Tag: writing life

  • A Brave New COVID World

    You would think with COVID sending people into quarantine all over the world that it would be a writer’s dream come true.

    No commute to eat up writing time?

    Maybe I can carve out writing time in between all the going’s on for “working at home” and whatnot?

    Look at all that TIME!

    Sadly, this has not been my experience with COVID.

    For those of you writers who have managed to knock out a novel or two in the last months, I salute you. I also envy you.

    I am not among those who found themselves quarantined at home. My day job rescuing animals and finding them new homes with a local no-kill shelter is considered essential. Remarkably, our shelter has managed to keep trucking along with new policies that limit the number of adopters allowed in the building, which means that I have been employed this entire time.

    I might have been able to eek a few extra words in here or there when we were short on adoptable pets, but I’m afraid there has been one other time-eater on my plate; my son.

    Don’t get me wrong, I love my kid.

    Love him to the moon and back again.

    But I am not a teacher.

    In fact, if COVID has taught me anything, it’s that I made the right decision when I shied away from an education major in college. I get impatient with the poor boy when he doesn’t understand what’s on the page, and then impatient with myself when I can’t figure out a clearer way to explain it to him.

    Teachers, you are lovely and wonderful people. I don’t know how you do it. It must be a kind of passion to keep working at such an under-appreciated job. For all of you who have worked tirelessly to adapt with COVID, creating lesson plans that can be done online and maintaining remote learning meetings, you’re heroes.

    Thank you for what you do.

    Now that school is officially out, where does that leave me writing-wise?
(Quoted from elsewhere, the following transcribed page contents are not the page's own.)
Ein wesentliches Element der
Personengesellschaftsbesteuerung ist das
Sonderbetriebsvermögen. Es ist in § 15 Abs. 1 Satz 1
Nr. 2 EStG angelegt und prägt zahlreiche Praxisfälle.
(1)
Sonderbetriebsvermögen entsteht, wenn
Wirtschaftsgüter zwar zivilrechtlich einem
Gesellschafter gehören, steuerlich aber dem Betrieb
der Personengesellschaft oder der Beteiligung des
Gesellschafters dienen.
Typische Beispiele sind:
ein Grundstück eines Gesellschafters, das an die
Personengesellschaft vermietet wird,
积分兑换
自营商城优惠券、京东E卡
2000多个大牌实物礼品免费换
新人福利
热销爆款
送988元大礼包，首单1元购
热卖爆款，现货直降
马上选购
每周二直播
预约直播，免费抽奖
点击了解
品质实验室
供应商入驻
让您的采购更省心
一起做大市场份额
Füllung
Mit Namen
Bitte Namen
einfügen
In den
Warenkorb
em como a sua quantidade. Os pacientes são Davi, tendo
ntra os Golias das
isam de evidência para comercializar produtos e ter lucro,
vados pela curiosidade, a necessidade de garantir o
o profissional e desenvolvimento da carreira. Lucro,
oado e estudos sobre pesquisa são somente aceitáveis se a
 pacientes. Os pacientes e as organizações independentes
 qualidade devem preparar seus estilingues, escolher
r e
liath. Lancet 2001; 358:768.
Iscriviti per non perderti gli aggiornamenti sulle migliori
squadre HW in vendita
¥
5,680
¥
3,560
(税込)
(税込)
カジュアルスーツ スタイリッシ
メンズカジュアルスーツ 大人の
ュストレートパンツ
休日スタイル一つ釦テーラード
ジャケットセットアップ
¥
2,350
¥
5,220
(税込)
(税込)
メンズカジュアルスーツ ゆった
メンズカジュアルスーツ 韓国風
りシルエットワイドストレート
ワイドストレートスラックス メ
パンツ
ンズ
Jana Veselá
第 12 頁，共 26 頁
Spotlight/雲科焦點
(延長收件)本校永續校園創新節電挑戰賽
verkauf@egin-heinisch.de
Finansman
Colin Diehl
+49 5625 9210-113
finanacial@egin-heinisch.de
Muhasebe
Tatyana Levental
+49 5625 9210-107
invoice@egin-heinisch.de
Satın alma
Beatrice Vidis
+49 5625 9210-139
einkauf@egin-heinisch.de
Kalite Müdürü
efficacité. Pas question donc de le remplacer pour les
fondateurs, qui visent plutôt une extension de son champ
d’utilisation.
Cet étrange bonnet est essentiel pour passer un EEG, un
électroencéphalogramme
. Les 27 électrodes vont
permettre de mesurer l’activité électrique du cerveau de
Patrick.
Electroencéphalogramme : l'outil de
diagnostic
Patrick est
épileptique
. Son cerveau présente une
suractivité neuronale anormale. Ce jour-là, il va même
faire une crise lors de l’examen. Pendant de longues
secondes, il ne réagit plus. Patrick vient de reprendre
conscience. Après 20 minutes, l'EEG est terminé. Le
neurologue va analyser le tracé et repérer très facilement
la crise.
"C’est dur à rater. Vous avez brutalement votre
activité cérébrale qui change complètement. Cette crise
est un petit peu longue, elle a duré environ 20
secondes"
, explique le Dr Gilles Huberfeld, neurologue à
Many of my deadlines for the year drifted by in the COVID haze, and my unfinished works seem to mock me every time I glance at my laptop.

    Still, I suppose it is the habit of every writer to brush off such mocking, roll up their sleeves, and get back to work.

    So here’s me, rolling up my sleeves.

    Stay safe out there.

  • Faking Originality – June Round Robin 2018

    IMG_1806Slogging through the middle of my current work in progress I ran into a wall.

    Not just a wall, but a fortress insurmountable complete with lichen-covered stones and drizzles of what is likely the dumpings of the privy pot. I think my Muse lives up in that tower and takes great pleasure in the fact that I keep smacking my nose into her waste.

    The book that I have loved for twelve chapters suddenly feels bland, lacking all sense of originality, and it is a chore to sit down and open the document every day.

    Wherein we come to the tragic but predictable plight of the author and I begin to wonder why I bother with this writing thing. What could I possibly have to offer the world by way of this story, or any story ever?

    This is a normal thing and I thank every author who has revealed their own insecurities regarding the writing life. You give me hope.

    I actually just got to spend some time with a local author (L.J. Cohen who writes amazing science fiction and you should totally check her out) and we discussed this very issue. Most authors hit this wall in the writing process and, for some of us, it only seems to get worse with each project.

    So what do I do when I hit this wall?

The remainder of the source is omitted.